### Data supplied
● ● ●
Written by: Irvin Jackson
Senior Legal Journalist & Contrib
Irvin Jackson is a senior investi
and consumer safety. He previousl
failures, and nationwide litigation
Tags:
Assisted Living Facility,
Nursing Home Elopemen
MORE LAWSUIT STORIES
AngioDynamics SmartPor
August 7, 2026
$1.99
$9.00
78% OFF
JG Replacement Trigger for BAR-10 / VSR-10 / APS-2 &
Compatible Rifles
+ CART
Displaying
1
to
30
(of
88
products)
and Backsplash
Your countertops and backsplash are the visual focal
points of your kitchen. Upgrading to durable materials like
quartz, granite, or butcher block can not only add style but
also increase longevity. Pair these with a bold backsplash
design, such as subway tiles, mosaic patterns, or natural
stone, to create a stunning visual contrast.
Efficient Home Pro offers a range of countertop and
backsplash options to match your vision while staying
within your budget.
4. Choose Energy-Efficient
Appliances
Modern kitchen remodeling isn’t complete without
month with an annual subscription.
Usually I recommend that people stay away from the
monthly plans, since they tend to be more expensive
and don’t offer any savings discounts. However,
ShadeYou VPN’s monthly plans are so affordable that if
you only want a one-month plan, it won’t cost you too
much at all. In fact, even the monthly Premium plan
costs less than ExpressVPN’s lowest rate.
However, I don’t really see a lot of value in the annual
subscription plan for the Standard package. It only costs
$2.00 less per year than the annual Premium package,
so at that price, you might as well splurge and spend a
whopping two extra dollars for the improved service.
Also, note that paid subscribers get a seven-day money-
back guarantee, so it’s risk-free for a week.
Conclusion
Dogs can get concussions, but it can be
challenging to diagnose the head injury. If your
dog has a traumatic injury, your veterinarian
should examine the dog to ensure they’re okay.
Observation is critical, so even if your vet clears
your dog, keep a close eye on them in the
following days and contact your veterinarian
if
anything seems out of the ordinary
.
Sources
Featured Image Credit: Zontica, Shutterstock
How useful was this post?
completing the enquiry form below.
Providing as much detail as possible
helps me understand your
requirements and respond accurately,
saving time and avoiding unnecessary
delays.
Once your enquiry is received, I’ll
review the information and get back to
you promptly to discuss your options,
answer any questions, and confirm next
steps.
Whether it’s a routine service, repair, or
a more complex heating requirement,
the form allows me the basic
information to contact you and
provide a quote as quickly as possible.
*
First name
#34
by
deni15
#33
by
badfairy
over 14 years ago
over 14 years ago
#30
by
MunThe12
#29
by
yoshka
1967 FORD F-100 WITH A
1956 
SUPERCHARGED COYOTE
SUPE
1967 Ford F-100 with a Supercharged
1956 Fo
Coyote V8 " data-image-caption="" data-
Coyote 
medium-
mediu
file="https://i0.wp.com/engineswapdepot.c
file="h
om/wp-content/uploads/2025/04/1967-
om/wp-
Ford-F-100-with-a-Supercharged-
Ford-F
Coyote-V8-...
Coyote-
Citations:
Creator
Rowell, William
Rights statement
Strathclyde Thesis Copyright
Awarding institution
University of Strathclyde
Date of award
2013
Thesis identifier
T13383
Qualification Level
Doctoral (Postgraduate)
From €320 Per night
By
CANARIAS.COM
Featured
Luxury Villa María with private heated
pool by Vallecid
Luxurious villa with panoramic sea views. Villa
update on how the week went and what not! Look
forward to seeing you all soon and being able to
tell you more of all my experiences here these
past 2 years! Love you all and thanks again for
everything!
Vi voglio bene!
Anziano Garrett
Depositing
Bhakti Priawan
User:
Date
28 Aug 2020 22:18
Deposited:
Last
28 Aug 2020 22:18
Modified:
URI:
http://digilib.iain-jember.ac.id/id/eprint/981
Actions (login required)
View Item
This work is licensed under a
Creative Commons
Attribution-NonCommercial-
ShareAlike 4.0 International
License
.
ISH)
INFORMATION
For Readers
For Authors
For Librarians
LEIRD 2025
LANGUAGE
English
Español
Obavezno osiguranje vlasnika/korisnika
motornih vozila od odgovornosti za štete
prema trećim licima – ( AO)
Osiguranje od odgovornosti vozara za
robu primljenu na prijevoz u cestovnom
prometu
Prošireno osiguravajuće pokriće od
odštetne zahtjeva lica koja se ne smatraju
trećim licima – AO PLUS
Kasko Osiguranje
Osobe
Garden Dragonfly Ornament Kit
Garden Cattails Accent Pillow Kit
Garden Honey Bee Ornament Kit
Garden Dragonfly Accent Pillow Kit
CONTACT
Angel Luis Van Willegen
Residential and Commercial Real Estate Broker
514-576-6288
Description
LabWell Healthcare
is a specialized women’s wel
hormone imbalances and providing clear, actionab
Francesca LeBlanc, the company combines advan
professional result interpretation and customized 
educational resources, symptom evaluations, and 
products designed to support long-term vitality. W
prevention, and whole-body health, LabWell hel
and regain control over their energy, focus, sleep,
● ● ●
### Exercise details
Your task is to transcribe, with no changes, only the lines of the listing above that lie between the line holding "backsplash options to" and the line holding "dog has a traumatic injury, your veterinarian", inclusive.

### Output below
backsplash options to match your vision while staying
within your budget.
4. Choose Energy-Efficient
Appliances
Modern kitchen remodeling isn’t complete without
month with an annual subscription.
Usually I recommend that people stay away from the
monthly plans, since they tend to be more expensive
and don’t offer any savings discounts. However,
ShadeYou VPN’s monthly plans are so affordable that if
you only want a one-month plan, it won’t cost you too
much at all. In fact, even the monthly Premium plan
costs less than ExpressVPN’s lowest rate.
However, I don’t really see a lot of value in the annual
subscription plan for the Standard package. It only costs
$2.00 less per year than the annual Premium package,
so at that price, you might as well splurge and spend a
whopping two extra dollars for the improved service.
Also, note that paid subscribers get a seven-day money-
back guarantee, so it’s risk-free for a week.
Conclusion
Dogs can get concussions, but it can be
challenging to diagnose the head injury. If your
dog has a traumatic injury, your veterinarian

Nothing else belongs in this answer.